French National Front political party leader Marine Le Pen. © Pascal Rossignol
The leader of France's right-wing National Front, Marine Le Pen, has been acquitted of charges of inciting hatred after comparing Muslim street prayers to Nazi occupation in WWII. The controversial comments were made during the leader's 2010 campaign.

During a speech to National Front supporters at the time, Le Pen said that France had seen “more and more veils,” and then “more and more burqas,” and “after that came prayers in the streets.”

She went on to say: “I'm sorry, but some people are very fond of talking about World War II and about the occupation, so let's talk about occupation, because that is what is happening here.”

“It is an occupation of part of the territory, suburbs where religious law is applied. Sure, there are no armored vehicles, no soldiers, but it is an occupation nonetheless and it weighs on residents."

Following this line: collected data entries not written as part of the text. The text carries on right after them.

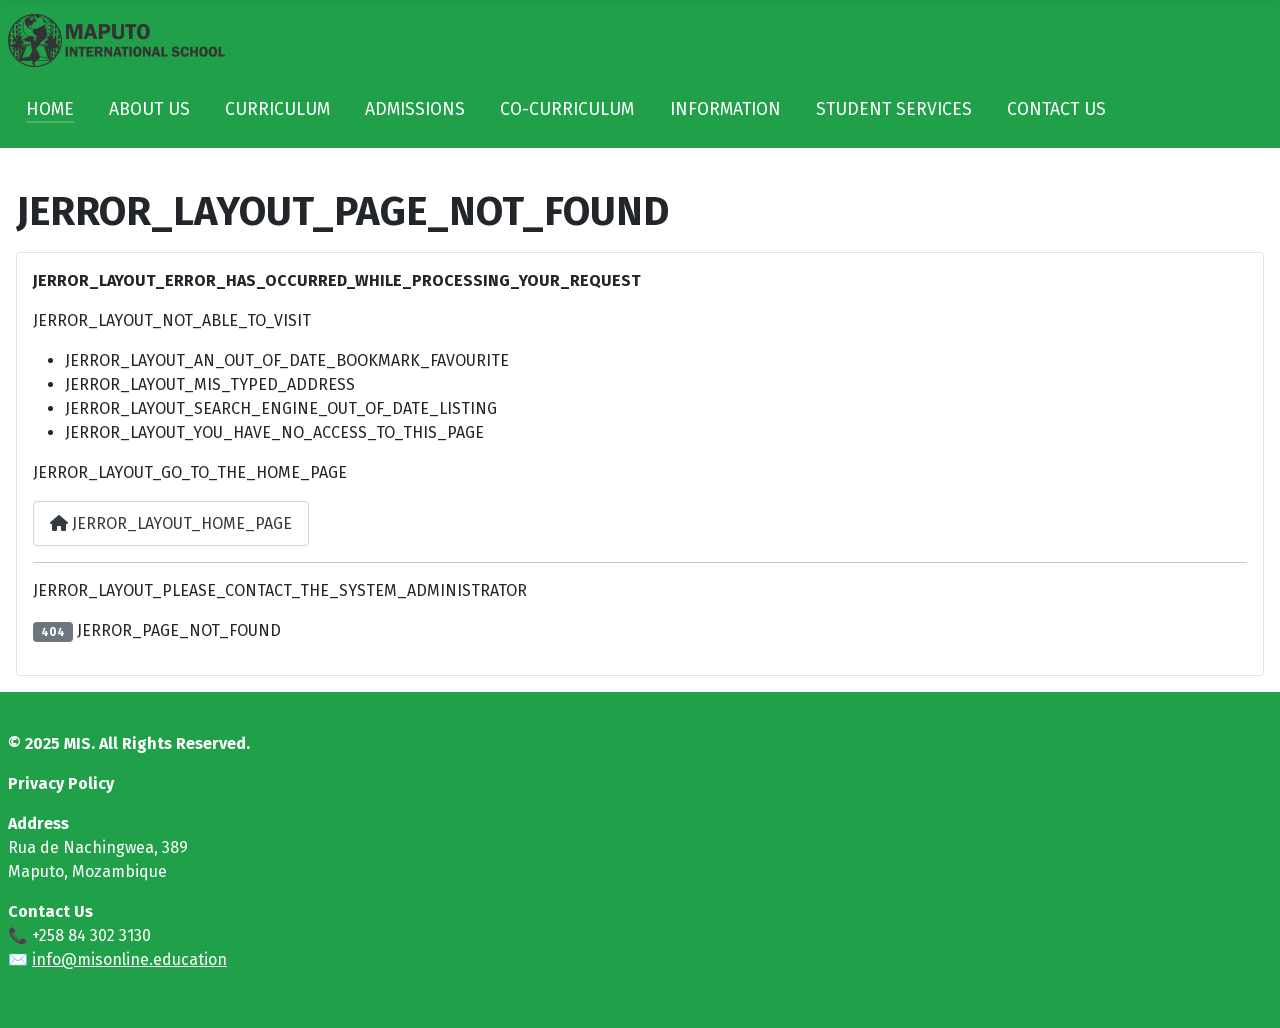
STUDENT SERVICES (894, 109)
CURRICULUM (277, 109)
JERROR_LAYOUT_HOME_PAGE (171, 523)
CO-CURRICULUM (567, 109)
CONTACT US (1056, 109)
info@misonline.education (129, 959)
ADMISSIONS (415, 109)
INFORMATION (725, 109)
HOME (50, 109)
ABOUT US (149, 109)
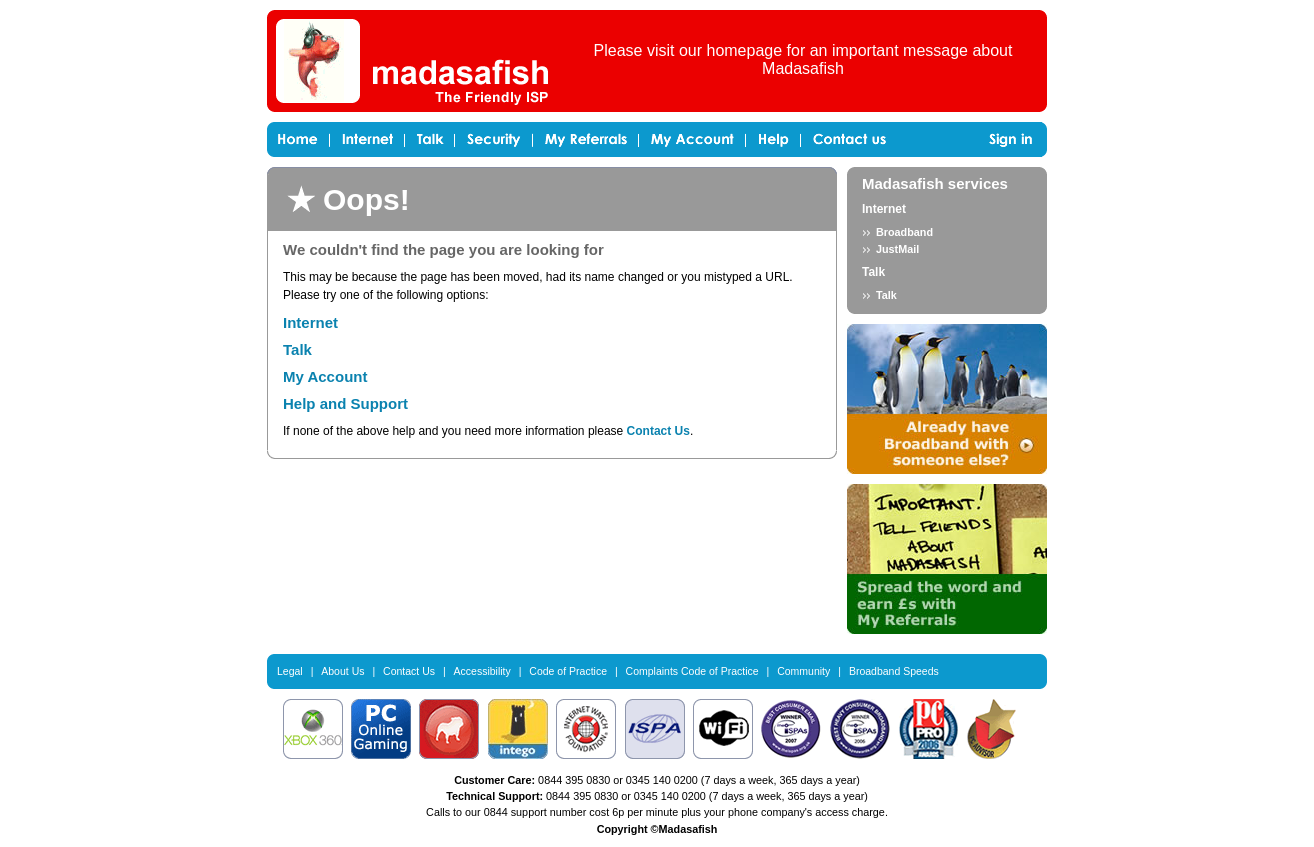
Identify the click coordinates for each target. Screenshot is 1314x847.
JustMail (897, 249)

Following the comments, the 47-year-old was accused of "inciting discrimination, violence or hatred toward a group of people based on their religious beliefs.”

She was put under formal investigation in July 2014, after immunity granted to her as a member of European Parliament was removed following a 2013 request from French authorities.

However, a Lyon court cleared Le Pen of all charges Tuesday. The charges were previously dropped last year, but the case was revived by anti-racism groups who made a civil complaint.

Le Pen, who has repeatedly slammed the EU's handling of foreign and migrant policy, has a reputation for virulent anti-immigration rhetoric. Although her National Front party recently experienced an influx of support in Calais, a city overwhelmed with migrants hoping to cross the English Channel into the UK, the party failed to win a single region in the second round of regional elections.